単量体混合物に含まれるα-メチルスチレンの量は、通常、7~30質量%、好ましくは10~25質量%である。
単量体混合物に含まれる共重合可能な他の単量体は、通常、0~10質量%、好ましくは0~5質量%である。
なお、単量体混合物は、メタクリル酸メチルと、α-メチルスチレンとこれらと共重合可能な他の単量体との合計で、100質量%である。
【0074】
製造方法IIにおける、槽型反応器へ供給する反応原料の量Q m3/hrおよび槽型反応器へ供給する反応原料中のラジカル重合開始剤の濃度I0 mol/Lは、槽型反応器内の液中に存するラジカル重合開始剤の平均濃度I mol/Lと槽型反応器における反応原料の平均滞留時間θ hrとの積I×θが、1×10-4 mol・hr/L超過且つ1×10-3 mol・hr/L未満である、ようにする。なお、平均滞留時間θ hrは、槽型反応器への反応原料の供給量Q m3/hrに対する槽型反応器内に在る液の体積V m3の比V/Qである。
なお、槽型反応器内の液中に存するラジカル重合開始剤の平均濃度Iは、槽型反応器へ供給する反応原料中のラジカル重合開始剤の濃度I0 mol/L、槽型反応器内の液の温度におけるラジカル重合開始剤の半減期τ1/2 hr、および槽型反応器における反応原料の平均滞留時間θ hrから、下記の式によって算出される値である。
I=I0/(1+kd×θ×3600)
kd=ln(2)/τ1/2またはkd=A×exp(-ΔE/RT)
なお、Aは頻度因子、ΔEは活性化エネルギー、Rは気体定数(8.314J/mol/K)、Tは絶対温度(K)、τ1/2は絶対温度T(K)におけるラジカル重合開始剤の半減期、kdは絶対温度T(K)におけるラジカル重合開始剤の分解速度定数(1/sec)である。
【0075】
製造方法IIにおける、槽型反応器における反応原料の平均滞留時間θは、上記の関係を満たす限り、特に制限されないが、好ましくは1.5~5時間、より好ましくは2~4.5時間、さらに好ましくは2.5~4時間である。
【0076】
製造方法IIにおける、槽型反応器内の液中に存するラジカル重合開始剤の平均濃度Iは、上記の関係を満たす限り、特に制限されないが、好ましくは5.1×10-5 mol/L以上2.4×10-4 mol/L以下である。
【0077】
製造方法IIにおけるその他のコンディションは、製造方法Iと同じである。
【0078】
製造方法IIによると、単量体混合物中のα-メチルスチレンのモル分率に対する共重合体中のα-メチルスチレン単位のモル分率の比を好ましくは0.7以上1.0以下、より好ましくは0.79以上0.99以下にすることができる。

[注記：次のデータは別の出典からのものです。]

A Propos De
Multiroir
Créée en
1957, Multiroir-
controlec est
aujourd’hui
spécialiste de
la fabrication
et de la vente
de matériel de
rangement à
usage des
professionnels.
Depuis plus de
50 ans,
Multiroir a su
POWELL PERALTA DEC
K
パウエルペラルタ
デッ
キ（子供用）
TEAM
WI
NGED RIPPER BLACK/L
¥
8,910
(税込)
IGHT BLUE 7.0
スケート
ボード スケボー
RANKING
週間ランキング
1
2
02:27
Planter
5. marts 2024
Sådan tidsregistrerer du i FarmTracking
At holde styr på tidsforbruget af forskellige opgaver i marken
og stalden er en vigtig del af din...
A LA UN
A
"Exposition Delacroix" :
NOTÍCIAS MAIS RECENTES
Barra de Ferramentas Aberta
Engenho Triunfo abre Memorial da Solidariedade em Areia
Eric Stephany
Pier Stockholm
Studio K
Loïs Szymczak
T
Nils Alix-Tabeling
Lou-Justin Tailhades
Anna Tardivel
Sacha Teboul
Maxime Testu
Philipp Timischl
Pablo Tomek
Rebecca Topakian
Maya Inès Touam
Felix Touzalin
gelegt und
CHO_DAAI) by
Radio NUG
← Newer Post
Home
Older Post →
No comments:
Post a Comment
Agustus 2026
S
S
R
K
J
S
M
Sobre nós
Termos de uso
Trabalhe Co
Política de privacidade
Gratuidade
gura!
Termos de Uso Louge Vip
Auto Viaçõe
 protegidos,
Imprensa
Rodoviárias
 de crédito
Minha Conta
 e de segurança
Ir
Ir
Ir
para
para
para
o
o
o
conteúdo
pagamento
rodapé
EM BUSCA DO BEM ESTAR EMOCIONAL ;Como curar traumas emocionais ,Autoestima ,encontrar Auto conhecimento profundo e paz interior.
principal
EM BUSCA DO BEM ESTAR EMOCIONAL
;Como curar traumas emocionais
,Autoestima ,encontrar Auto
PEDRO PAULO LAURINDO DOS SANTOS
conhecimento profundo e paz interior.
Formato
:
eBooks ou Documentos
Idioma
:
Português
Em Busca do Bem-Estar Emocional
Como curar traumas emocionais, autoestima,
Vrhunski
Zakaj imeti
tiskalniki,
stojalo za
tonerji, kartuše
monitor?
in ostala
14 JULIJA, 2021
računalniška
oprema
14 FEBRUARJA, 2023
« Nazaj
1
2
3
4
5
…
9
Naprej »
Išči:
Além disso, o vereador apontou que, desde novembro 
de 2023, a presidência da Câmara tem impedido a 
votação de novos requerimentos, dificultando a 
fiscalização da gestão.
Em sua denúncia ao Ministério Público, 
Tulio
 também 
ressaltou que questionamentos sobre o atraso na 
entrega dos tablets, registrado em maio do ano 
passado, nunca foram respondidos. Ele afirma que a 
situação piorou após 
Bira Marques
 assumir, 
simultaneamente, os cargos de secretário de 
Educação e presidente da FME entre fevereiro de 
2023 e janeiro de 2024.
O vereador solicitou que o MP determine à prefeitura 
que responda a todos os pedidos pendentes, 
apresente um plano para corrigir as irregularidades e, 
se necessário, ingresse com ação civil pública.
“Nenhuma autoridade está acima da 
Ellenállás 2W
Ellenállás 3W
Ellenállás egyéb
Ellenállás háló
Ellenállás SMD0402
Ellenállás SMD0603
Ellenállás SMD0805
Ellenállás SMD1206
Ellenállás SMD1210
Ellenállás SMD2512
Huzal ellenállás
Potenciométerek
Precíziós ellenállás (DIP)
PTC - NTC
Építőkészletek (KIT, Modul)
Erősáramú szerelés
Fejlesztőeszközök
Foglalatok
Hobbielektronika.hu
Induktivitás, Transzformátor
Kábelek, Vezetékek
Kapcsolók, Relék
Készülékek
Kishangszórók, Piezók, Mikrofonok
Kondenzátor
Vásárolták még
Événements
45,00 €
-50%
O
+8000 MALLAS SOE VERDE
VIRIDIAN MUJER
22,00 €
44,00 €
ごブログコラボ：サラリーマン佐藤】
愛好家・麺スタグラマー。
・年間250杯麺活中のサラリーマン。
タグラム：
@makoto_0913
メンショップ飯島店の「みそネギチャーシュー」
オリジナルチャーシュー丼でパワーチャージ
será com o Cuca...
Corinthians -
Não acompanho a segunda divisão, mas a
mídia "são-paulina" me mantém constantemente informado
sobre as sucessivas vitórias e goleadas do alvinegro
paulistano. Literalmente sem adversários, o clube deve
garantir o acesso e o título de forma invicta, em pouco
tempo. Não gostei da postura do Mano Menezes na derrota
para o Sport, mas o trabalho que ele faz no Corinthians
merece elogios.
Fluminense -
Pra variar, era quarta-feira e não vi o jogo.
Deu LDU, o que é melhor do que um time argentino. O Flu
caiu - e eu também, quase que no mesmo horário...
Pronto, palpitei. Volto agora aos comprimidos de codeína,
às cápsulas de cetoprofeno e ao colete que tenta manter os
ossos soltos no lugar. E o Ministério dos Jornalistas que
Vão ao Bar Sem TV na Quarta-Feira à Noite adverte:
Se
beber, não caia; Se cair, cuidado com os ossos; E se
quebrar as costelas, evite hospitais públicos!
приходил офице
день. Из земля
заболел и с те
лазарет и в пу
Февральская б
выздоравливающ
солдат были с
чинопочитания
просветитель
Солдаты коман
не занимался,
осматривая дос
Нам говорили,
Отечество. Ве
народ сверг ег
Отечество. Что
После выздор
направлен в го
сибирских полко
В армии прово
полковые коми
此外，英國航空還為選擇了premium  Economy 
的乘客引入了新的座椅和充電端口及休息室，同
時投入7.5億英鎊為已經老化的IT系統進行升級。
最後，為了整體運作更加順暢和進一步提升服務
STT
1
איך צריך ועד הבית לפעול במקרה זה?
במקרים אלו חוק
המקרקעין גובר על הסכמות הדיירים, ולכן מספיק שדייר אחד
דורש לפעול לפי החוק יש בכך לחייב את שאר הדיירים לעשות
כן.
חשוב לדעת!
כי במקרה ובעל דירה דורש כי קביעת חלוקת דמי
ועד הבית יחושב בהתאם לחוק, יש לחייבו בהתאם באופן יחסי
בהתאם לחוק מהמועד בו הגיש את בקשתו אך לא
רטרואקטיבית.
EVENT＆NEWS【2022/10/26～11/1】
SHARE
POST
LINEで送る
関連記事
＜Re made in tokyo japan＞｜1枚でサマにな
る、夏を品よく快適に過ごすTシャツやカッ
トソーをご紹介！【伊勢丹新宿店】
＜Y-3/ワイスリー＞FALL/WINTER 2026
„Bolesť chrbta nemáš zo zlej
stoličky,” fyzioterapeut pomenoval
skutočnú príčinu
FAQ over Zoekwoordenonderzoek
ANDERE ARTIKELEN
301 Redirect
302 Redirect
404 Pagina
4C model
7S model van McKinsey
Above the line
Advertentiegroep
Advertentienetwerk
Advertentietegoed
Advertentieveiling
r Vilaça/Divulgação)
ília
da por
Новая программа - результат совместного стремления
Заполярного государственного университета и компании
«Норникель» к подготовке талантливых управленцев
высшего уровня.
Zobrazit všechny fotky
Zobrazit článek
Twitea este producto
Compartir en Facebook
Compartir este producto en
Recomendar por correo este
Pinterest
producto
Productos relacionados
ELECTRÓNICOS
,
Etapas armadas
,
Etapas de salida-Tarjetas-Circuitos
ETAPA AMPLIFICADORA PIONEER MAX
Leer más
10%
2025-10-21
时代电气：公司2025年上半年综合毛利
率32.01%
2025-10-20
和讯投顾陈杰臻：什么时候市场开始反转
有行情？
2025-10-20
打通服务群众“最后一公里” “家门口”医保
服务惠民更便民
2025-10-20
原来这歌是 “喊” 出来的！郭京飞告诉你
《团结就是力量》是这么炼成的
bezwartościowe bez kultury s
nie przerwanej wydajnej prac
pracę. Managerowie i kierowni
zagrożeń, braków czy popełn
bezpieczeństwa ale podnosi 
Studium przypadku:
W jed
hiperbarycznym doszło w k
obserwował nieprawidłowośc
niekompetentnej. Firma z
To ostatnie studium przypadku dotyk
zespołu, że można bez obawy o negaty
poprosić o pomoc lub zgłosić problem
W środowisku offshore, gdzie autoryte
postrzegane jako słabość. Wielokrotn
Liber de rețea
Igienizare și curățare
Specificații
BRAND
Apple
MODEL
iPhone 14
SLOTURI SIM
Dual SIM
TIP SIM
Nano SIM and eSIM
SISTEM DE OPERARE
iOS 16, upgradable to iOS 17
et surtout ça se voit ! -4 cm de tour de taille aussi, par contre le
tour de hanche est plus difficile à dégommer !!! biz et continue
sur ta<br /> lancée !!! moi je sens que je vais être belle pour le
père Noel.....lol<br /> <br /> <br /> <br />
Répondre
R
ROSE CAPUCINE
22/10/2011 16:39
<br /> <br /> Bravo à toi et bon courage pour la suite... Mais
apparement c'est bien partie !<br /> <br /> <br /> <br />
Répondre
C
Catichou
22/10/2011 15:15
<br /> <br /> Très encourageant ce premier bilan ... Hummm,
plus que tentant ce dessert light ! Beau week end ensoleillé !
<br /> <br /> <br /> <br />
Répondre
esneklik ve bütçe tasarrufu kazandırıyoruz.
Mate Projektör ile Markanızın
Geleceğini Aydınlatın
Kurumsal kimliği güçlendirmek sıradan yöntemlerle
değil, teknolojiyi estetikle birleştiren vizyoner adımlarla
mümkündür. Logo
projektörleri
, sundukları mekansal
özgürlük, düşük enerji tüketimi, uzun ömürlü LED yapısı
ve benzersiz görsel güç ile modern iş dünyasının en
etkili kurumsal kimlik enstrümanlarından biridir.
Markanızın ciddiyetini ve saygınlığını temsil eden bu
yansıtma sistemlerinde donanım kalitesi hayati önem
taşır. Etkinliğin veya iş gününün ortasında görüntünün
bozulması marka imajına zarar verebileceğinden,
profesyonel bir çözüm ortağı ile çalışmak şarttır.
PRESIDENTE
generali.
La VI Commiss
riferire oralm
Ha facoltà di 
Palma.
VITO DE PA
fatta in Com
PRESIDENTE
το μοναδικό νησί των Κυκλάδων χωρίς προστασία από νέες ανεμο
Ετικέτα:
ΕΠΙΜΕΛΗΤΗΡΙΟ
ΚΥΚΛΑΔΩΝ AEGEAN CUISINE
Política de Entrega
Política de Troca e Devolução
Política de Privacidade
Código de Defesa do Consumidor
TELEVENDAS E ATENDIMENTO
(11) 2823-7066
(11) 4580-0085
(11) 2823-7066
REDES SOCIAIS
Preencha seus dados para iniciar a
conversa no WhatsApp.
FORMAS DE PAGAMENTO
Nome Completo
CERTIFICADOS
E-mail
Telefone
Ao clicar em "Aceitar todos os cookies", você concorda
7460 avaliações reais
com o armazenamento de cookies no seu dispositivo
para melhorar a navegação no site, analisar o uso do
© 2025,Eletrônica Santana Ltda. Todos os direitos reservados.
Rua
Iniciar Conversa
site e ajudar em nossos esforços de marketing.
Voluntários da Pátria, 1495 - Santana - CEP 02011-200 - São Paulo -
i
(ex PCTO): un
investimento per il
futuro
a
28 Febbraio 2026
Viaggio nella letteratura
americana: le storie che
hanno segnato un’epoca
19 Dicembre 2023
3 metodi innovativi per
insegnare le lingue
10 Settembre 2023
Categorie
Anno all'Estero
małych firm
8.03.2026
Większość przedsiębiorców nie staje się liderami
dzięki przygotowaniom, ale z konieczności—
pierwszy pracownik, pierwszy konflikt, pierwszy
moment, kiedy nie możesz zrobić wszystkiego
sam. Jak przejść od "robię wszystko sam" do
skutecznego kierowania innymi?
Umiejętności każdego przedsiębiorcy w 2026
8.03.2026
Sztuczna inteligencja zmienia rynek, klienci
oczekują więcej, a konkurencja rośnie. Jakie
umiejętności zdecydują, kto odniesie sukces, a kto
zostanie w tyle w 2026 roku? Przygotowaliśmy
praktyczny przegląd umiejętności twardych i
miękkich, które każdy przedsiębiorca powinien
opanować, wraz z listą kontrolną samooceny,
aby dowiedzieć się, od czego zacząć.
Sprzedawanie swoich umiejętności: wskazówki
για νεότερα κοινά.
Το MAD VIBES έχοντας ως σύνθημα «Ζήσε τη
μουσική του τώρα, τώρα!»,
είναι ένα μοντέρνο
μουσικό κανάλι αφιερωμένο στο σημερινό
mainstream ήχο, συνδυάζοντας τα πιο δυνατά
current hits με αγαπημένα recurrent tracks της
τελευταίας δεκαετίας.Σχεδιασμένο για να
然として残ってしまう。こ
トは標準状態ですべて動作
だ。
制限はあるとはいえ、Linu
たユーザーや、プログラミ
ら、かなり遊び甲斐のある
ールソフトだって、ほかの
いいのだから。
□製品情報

具体的には、単量体混合物中のα-メチルスチレンの質量分率7~30質量%、好ましくは10~25質量%を、本発明の製造方法によって、共重合体中のα-メチルスチレン単位の質量分率5~27質量%、好ましくは8~24質量%にすることができる。
【0079】
製造方法IIによって、種々の分子量分布を有する共重合体を得ることができる。例えば、製造方法IIによって得られる共重合体は、流動性や成形加工性、耐衝撃性、靭性などの観点から、重量平均分子量が、好ましくは3.5万~20万、より好ましくは4万~15万、さらに好ましくは4.5万~13万である。また、数平均分子量に対する重量平均分子量の比が、好ましくは1.5~3.0、より好ましくは1.6~2.6、特に好ましくは1.7~2.3である。なお、重量平均分子量および数平均分子量は、ゲルパーミエーションクロマトグラフィーで測定した、クロマトグラムに基づいて、標準ポリスチレンの分子量に換算してなるものである。
【0080】
(製造方法III)
本発明のメタクリル系共重合体の製造に適した製造方法の一実施形態(製造方法III)は、メタクリル酸メチル40~92質量%、α-メチルスチレン7~25質量%、主鎖に環構造を重合反応によって導入できる単量体1~25質量%およびこれらと共重合可能な他の単量体0~10質量%からなる単量体混合物100質量部と、有機溶剤0~30質量部と、ラジカル重合開始剤とを含んでなる反応原料を、槽型反応器に連続的に供給し、槽型反応器内で前記単量体混合物を重合反応させて反応生成物を得、反応生成物を槽型反応器から連続的に抜き出し、且つ抜き出された反応生成物中に残存する単量体混合物を反応生成物から除去することを有し、槽型反応器内の液中に存するラジカル重合開始剤の平均濃度がI mol/Lであり、槽型反応器における反応原料の平均滞留時間がθ hrであるとき、それらの積I×θが、1.0×10-5 mol・hr/L超過且つ1.5×10-4 mol・hr/L未満であるときに、重合転化率30~65質量%である。なお、製造方法IIIによって、本発明のメタクリル系共重合体だけでなく、それ以外の共重合体も得ることができる。
【0081】
製造方法IIIにおける、単量体混合物に含まれるメタクリル酸メチルの量は、通常、40~92質量%、好ましくは53~86質量%である。
製造方法IIIにおける、単量体混合物に含まれるα-メチルスチレンの量は、通常、7~25質量%、好ましくは10~20質量%である。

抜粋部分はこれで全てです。